2 【サステナビリティに関する考え方および取組】

当社グループのサステナビリティに関する考え方および取り組みは、次のとおりです。なお、文中の将来に関する事項は、当連結会計年度末現在において当社グループが判断したものです。

 

(サステナビリティ経営の基本方針)

 

サステナビリティ経営推進基本方針

 1. 継続的な技術革新の他、既存商品の性能向上、新規用途開発への取り組みによる持続可能な成長実現

 2. 社会的課題解決に資する事業の推進による持続可能な社会の実現と企業価値向上

 3. 働きやすい職場環境作り推進と全てのステークホルダーに対する社会的責任の遂行

 

 

(1)ガバナンス

当社グループは、サステナビリティに関する全社的な取り組みをより推進するために総務部担当取締役を委員長、両事業本部の執行役員を委員とした「サステナビリティ推進委員会」を設置しております。同委員会は適宜開催し、以下の2点について討議、方針決定およびその進捗管理を行っています。

 

・ 世界的潮流となっているSDGsに関する事項全般、特に気候変動が当社グループの事業にもたらす機会・リスクの評価、温室効果ガス削減などの社会的課題

・ より働き易く働き甲斐のある企業を目指した人的資本に関する取り組み

 

同委員会における活動状況や決定事項等については取締役会に報告することにより、取締役会の監督・監視機能が適切に行使される体制を構築・運用しております。

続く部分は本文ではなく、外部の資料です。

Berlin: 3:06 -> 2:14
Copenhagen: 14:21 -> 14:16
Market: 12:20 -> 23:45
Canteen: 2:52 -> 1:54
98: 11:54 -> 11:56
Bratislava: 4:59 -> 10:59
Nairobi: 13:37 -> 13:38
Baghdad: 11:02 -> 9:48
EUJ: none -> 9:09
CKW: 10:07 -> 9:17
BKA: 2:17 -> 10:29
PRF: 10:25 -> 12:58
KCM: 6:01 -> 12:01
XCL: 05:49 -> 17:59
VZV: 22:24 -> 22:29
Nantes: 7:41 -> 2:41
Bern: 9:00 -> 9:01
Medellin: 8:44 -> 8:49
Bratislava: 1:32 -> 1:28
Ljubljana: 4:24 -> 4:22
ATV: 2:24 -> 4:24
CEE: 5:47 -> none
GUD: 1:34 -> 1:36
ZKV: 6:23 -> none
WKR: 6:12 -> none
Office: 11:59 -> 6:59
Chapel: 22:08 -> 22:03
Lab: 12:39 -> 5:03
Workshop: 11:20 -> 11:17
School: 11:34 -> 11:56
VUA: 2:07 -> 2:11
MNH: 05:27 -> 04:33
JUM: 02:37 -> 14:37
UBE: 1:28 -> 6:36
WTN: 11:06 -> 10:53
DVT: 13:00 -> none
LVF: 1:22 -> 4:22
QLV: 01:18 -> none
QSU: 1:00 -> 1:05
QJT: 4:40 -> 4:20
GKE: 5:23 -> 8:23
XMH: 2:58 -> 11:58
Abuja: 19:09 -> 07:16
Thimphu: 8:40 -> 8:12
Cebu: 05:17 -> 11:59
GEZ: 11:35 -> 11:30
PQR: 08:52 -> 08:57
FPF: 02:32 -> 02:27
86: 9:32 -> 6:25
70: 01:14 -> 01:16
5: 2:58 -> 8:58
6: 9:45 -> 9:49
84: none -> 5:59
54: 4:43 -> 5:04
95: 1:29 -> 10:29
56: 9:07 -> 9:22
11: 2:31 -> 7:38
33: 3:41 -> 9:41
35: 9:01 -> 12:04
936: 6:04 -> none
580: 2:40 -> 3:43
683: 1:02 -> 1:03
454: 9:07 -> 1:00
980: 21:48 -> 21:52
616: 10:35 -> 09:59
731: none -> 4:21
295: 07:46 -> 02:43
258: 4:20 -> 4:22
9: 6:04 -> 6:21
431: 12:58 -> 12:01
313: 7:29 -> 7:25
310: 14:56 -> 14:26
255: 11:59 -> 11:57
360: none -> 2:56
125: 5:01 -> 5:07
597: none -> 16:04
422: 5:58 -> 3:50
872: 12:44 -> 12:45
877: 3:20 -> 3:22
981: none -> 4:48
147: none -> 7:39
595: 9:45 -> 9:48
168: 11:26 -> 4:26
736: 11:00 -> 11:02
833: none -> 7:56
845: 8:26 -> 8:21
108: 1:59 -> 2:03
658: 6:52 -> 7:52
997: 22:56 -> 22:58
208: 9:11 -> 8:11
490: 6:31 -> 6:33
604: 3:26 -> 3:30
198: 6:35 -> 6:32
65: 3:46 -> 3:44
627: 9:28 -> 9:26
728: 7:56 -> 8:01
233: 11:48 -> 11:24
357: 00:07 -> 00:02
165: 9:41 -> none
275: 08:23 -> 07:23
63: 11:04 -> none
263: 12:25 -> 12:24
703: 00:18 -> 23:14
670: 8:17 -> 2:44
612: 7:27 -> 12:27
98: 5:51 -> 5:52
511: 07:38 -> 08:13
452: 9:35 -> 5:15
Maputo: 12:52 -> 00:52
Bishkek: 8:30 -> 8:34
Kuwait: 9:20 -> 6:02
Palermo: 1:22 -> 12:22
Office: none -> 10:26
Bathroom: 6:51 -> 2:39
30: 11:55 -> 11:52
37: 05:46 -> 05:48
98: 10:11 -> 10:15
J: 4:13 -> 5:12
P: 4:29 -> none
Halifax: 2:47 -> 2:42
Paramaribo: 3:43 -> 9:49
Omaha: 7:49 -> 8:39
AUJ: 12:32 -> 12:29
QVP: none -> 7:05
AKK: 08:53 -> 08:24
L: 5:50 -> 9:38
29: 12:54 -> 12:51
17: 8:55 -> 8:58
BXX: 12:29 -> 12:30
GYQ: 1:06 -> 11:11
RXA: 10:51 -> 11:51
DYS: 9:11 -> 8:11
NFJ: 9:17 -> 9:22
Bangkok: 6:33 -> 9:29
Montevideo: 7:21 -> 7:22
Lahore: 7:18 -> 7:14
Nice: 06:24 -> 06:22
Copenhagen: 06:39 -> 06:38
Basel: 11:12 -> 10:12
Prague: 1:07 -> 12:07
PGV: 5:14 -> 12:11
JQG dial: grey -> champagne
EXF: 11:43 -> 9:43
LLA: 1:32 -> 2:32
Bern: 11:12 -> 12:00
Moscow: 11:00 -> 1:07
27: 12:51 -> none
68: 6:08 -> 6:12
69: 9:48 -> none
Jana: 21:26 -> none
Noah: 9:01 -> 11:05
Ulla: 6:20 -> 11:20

そのほか、気候変動等を含む当社グループ全般のリスクを総括的に管理し対応を推進するリスクマネジメント委員会、および法令遵守をはじめステークホルダーとの関係や地球環境の保全を定めた当社グループ「行動規範」の徹底と遵守を図り適正な企業行動を推進する企業倫理委員会を設置しております。

 

(2)戦略

① 気候変動に関する取組

気候変動による世界的な平均気温上昇の社会に及ぼす影響が甚大になりつつあり、脱炭素社会実現に向けた温室効果ガス排出量の抑制は、今や国際社会が取り組むべき喫緊の課題となっております。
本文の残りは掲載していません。